Return to Reliability

return to the top

• [nick][✓ char, 2020-10-22]Char's review done
• [DDSFmember]Please Review

Availability in this context is System Availability. System Availability is the probability the system will function as designed for a particular duration. The duration could be a fixed time period (i.e., 24 hours a day, 7 days a week, or 364.9 days a year) or it could be over a particular mission (i.e., a flying mission, a patient stay, or a growing season). The ability of an item to be in a state to perform a required function under given conditions at a given instant of time or over a time interval, assuming the required external resources are provided. ¹⁾

It is important to remember that Availability is expressed as a probability expressed in terms of Five Nines, and therefore, the Multiplication Rule of Probability needs to be considered when thinking about a system comprised of parts. Each part has its own probability of success (or failure). The Multiplication Rule of Probability means that to find the probability of the intersection of two events, multiply the two probabilities. The intersection of the events occurs when the probability of two events occurring is known. The Multiplication Rule of Probability determines the intersection of two different sets of events, called independent and dependent events.

• An Independent Event is when the probability of an event is not affected by a previous event.
• A Dependent Event is when one event influences the outcome of another event in a probability scenario. To find the intersection of two events, whether they are independent or dependent, multiply the two probabilities together. ²⁾

Mission Duration (T_m) is the time the system needs to be operational. T_m can be expressed as a fixed time period (i.e., 24 hours a day, 7 days a week, or 365 days a year) or it could be over a particular mission (i.e., a flying mission, a patient stay, peak energy demand, or a growing season)

Mean Time Between Failure (MTBF) is a calculation of the arithmetic mean (average) time between failures of a system.

• Note: If a system is designed with both redundancy and automatic fault bypass, then MTBF is the anticipated lifespan of the system if these features cover all possible failure modes (infinity for all practical purposes). Such systems will continue without noticeable interruption when these conditions are satisfied unless there are secondary failures. This is called active redundancy and requires no maintenance to prevent mission failure. Active redundancy is required for systems that cannot be maintained, such as satellites. See: Wikipedia, Mean Time Between Failure (MTBF), Accessed 3 July 2020, https://en.wikipedia.org/wiki/Availability_(system)
• Note: The term is used for repairable systems³⁾

Downtime (T_d) is the Mission Duration times the sum of all of the different kinds of time required to transition from being down to the time to be fully operational, divided by the Mean Time Between Failure.

• Mean Time To Repair (MTTR) is the time required to restore operations the level defined in the system specification
• Mean Logistics Delay Time (MLDT) is the time required to obtain parts from the part depot or from the manufacturer including transportation to the site
• Mean Active Maintenance Down Time (MAMDT) is the average time required to perform diagnostics and replace parts

return to the top

Please refer to the Note in the MBTF section above.

data_distribution_service_dds systems are generally architected, designed and implemented to provide redundancy and Failover in the event of a failure of Safety-Critical System (SCS) and Mission Critical Systems.

DDS allows for multiple Publishers and Subscribers of data to the same Topic at the same time.
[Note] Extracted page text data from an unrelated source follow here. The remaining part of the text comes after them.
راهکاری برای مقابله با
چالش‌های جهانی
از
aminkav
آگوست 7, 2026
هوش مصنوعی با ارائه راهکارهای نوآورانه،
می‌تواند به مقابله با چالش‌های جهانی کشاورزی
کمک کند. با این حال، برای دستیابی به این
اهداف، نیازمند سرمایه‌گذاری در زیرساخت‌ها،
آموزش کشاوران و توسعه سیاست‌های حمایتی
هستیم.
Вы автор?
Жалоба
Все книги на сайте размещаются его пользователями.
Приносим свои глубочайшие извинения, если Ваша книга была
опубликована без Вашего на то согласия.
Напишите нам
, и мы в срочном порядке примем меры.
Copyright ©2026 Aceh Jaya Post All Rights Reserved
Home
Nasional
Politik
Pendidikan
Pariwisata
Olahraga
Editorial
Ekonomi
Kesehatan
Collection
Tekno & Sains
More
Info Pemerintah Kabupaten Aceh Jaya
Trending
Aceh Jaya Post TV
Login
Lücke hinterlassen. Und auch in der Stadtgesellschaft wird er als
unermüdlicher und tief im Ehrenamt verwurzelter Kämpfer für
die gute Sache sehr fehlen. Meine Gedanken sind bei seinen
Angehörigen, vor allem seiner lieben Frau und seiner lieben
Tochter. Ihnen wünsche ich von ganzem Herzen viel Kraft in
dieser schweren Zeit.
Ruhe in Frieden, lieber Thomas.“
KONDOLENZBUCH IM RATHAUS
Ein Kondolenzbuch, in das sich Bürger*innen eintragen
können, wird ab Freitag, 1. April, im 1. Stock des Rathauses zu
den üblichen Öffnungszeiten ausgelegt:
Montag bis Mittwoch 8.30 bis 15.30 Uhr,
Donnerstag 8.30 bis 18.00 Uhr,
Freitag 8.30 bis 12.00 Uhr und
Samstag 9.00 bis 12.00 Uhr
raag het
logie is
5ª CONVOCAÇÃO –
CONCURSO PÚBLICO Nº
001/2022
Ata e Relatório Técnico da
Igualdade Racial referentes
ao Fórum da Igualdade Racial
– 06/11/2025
The quality_of_service_qos_policies parameters set by each publisher and each subscriber are used to connect them together.

For example, if the temperature in a chemical mixing tank is critical to the overall process, having multiple temperature sensors in the mixing tank at the same time allows for redundancy for the critical Sensor. If one of the two sensors fail, the DDS Middleware will automatically start routing the data published by the backup sensor to the subscribers.

Similarly, if the monitor listening to the Topic is considered critical to the chemical mixing process, the system can use redundant monitors. The monitors watch the data on the Topic and make adjustments to the the system to correct temperature variations thereby keeping the temperature in the correct operating range. The monitor does this by publishing information on a different Topic monitored by Actuators while making the appropriate adjustments.